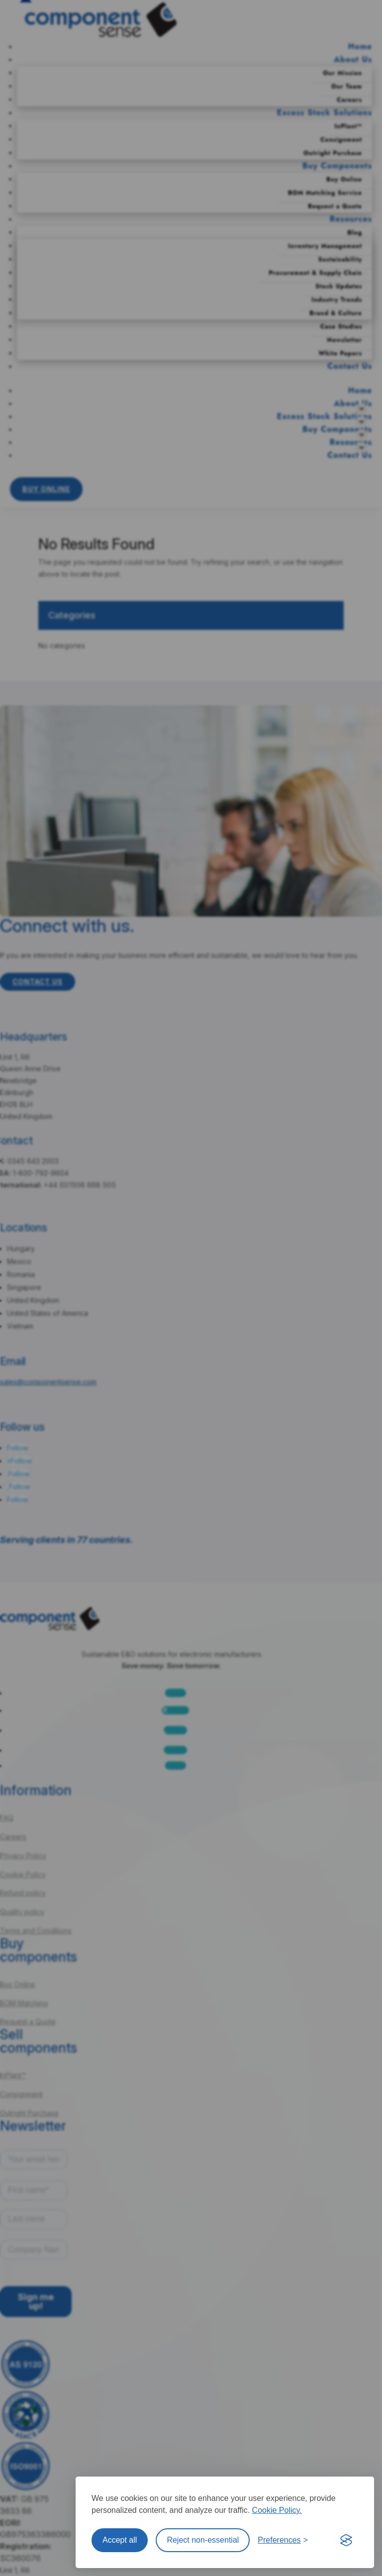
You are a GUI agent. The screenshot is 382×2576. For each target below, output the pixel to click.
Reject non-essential (203, 2540)
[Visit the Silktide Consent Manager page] (346, 2540)
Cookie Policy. (277, 2510)
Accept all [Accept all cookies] (119, 2540)
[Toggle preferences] (283, 2540)
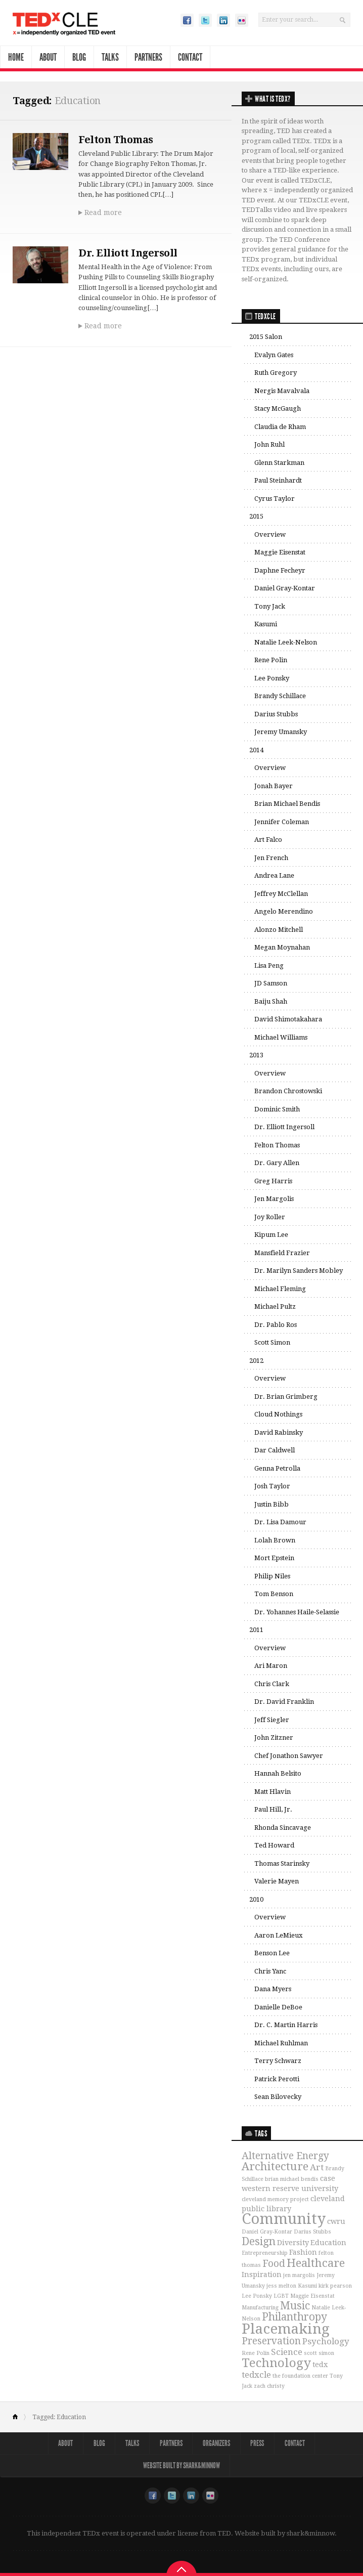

▬▬▬▬▬▬▬▬▬▬

From the line containing "[Visit the Silktide" down to the end of the listing above, every line is to be returned exactly, though the pictures are not.

* **FINISHED EXERCISE**
[Visit the Silktide Consent Manager page] (346, 2540)
Cookie Policy. (277, 2510)
Accept all [Accept all cookies] (119, 2540)
[Toggle preferences] (283, 2540)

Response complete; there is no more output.